Finally the last four WG Terminators. This weekend takes the total painted for my army to 73 plus LR, Droppod, Stormtalon, Rhino and Two dreads... plenty more to go, but over half way there.

















I should say, they'll be getting based one day in the future. Mixing the fake snow stuff is a massive pain in the behind, so I do them in bulk. Probably do another load in a month or so


----------



## Midge913 (Oct 21, 2010)

Some nice additions mate! I really like how you have done the power weapons.


----------



## Disciple_of_Ezekiel (May 23, 2010)

Midge913 said:


> Some nice additions mate! I really like how you have done the power weapons.


Indeed! Looking sharp mate, well done!


----------



## Grins1878 (May 10, 2010)

A little update. My Twolves are coming along nicely, I've nearly done the fur on the six of them and have started on the riders now, but turned off midway throught to paint my objective which has been lying on my shelf unpainted for months. So far so good, it's in a similar thing to the Black Templars one I made for r kid! 


















more to follow this week


----------



## Grins1878 (May 10, 2010)

And it's finished! /cheer

I'm happy with that. The snow will dry more clear and natural so it's not going to be incredibly bright permenantly.










Anyhoo, back to the Thunderwolves...


----------



## Straken's_Fist (Aug 15, 2012)

Man your space wolves are an inspiration.


----------



## Grins1878 (May 10, 2010)

The fur on the wolves is done...










Just finished drybrushing the highlights on, possibly more later!


----------



## Grins1878 (May 10, 2010)

Straken's_Fist said:


> Man your space wolves are an inspiration.


Cheers SF! Very much appreciated! 

Well I'm stumbling through the TWs, painting parts as I notice them, so it's going to be a bit random from now on.

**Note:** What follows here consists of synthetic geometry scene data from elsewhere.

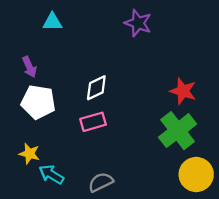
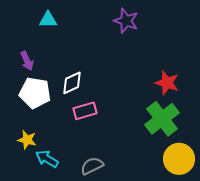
white diamond: (96, 88) -> (72, 83), moved

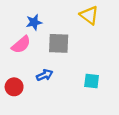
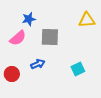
yellow triangle: (89, 15) -> (87, 20), moved, turned -42
cyan square: (92, 81) -> (78, 69), turned -32

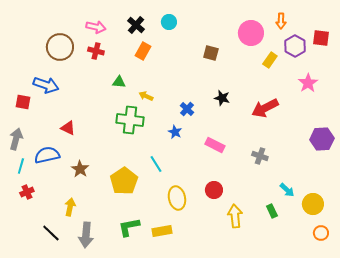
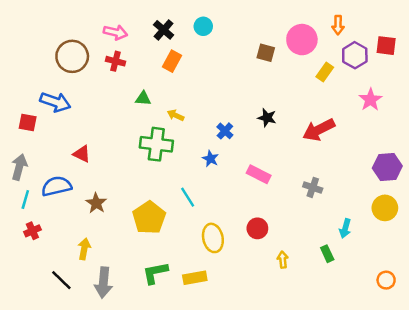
brown square: (211, 53) -> (266, 53), moved
cyan arrow: (287, 190) -> (345, 228), turned 63
yellow circle: (313, 204) -> (385, 208), moved
yellow arrow: (235, 216) -> (283, 260), size x0.6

That said, I reckon I can have them finished by the end of the night.

Here they are so far!:


----------



## Straken's_Fist (Aug 15, 2012)

I like the Thousand Sons helmet on the base!


----------



## Grins1878 (May 10, 2010)

Well, having arranged a painting night with r kid (Black Templars, IG and Skaven) and one of his lads (Tyranids and Tau) I took my sniper rifle scouts along with me and started them off. I haven't left the Thunderwolves, just started something different for the Tuesdays.

Anyway, i've always been a bit naff when it came to painting robes, and r kid showed me how he does his last night, and I'm very pleased with the way he does things: 


























I'm aiming for white cloaks (with brown/green colours inside, like a revesrsible cloak), standard Wolf Scout colours, with white trim to the rifles. I'm happy with the way the cloaks are going though


----------



## Orochi (Jan 28, 2009)

The more I look at the Thunderwolves, the more I wonder 'what the Fuck they were thinking?'.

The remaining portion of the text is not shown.